The goal for Facebook is simple. Help get as many people on their social network platforms as possible. They want to facilitate connecting the 4 billion people across the world who they say are not currently connected to the Internet. Facebook is already invested in helping provide Internet access in other ways, including through drones. They now turn their attention to the software and hardware required to build wireless networks.

“Despite the widespread global adoption of mobile phones over the last 20 years, the cellular infrastructure required to support basic connectivity and more advanced capabilities like broadband is still unavailable or unaffordable in many parts of the world,” said Facebook engineer Kashif Ali in a blog post outlining OpenCellular. “At Facebook, we want to help solve this problem, and we are pursuing multiple approaches aimed at improving connectivity infrastructure and lowering the cost of deploying and operating that infrastructure.”

There are implications beyond these goals for the ‘unplugged’ world, including potentially helping bring more affordable wireless networks to rural areas in the developed world, including here in the U.S.

Open Source Cellular Network
OpenCellular is designed to support a range of wireless options, from 2G to 4G LTE, according to Facebook. It is comprised of two main systems. A general purpose baseband control platform with integrated power and a radio frequency (RF) platform with an integrated analog front end.

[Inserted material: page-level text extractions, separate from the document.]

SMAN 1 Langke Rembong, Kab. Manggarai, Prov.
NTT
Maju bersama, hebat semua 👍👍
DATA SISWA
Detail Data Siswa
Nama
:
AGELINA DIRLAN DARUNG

Facebook plans to open source the hardware design and all of the necessary software and firmware, allowing wireless operators, entrepreneurs, original equipment manufacturers (OEMs), and basically anyone to “…locally build, implement, deploy, and operate wireless infrastructure based on this platform.”

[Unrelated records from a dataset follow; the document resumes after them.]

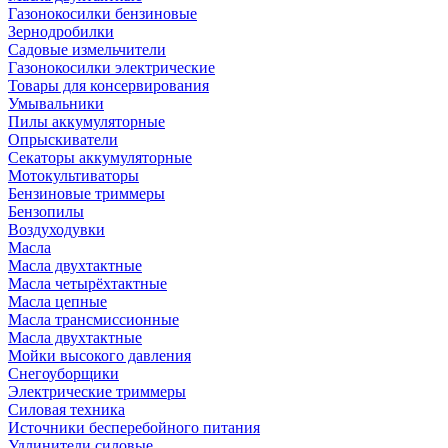
Газонокосилки бензиновые
Зернодробилки
Садовые измельчители
Газонокосилки электрические
Товары для консервирования
Умывальники
Пилы аккумуляторные
Опрыскиватели
Секаторы аккумуляторные
Мотокультиваторы
Бензиновые триммеры
Бензопилы
Воздуходувки
Масла
Масла двухтактные
Масла четырёхтактные
Масла цепные
Масла трансмиссионные
Масла двухтактные
Мойки высокого давления
Снегоуборщики
Электрические триммеры
Силовая техника
Источники бесперебойного питания
Удлинители силовые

open source cellular networks

Facebook OpenCellular Components (Source: Facebook)

“Traditional cellular infrastructure can be very expensive, making it difficult for operators to deploy it everywhere and for smaller organizations or individuals to solve hyperlocal connectivity challenges,” said Ali. “It’s often unaffordable for them to attempt to extend network access in both rural and developed communities.”

Facebook revealed the basic design principles for the open source cellular network:

  • Modular design — enabling various existing and forthcoming cellular and wireless standards.
  • Scalable solution for various population densities — for communities as small as a few hundred people
  • Low CAPEX and OPEX — enabling a broader range of business models.
  • Simplified installation and support — minimize operational and support costs.
  • Maximize existing and locally available infrastructure (pole, backhaul, power) — minimize civil costs.
  • Localized manufacturing and lightweight supply chain — enable new OEM and support existing operators.

Facebook is currently testing the open source cellular network at their labs in California. Early test results include the ability to send SMS messages, make voice calls, and basic 2G data connectivity. It’s only the first reference design, so improvements will be coming.

Facebook OpenCellular Components

Facebook OpenCellular Pole Attachment (Source: Facebook)

Facebook will work with the Telecom Infra Project,  a telecom industry consortium that is facilitating the evolution of next generation network infrastructure, to bring OpenCellular to market.

Facebook and other ‘webscale’ companies like Google and Amazon are exerting tremendous influence on the evolution of network infrastructure, effectively disrupting it. Implications from this influence are all around us and include cloud, SDN and NFV, and the open source movement. We may soon add wireless infrastructure to that list.